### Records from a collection
_ _ _
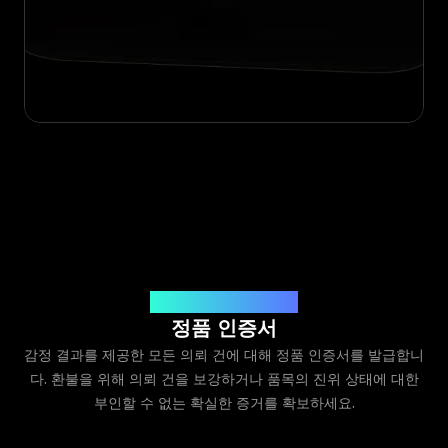
Legit App Limited 발급
정품 인증서
감정 결과를 제공한 모든 의뢰 건에 대해 정품 인증서를 발급합니
다. 환불을 위해 의뢰 건을 보강하거나 품목의 진위 상태에 대한
부인할 수 없는 확실한 증거를 확보하세요.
_ _ _
### What is being asked
In your copy of the records above, include no pictures and match every line exactly.

### Solved exercise
Legit App Limited 발급
정품 인증서
감정 결과를 제공한 모든 의뢰 건에 대해 정품 인증서를 발급합니
다. 환불을 위해 의뢰 건을 보강하거나 품목의 진위 상태에 대한
부인할 수 없는 확실한 증거를 확보하세요.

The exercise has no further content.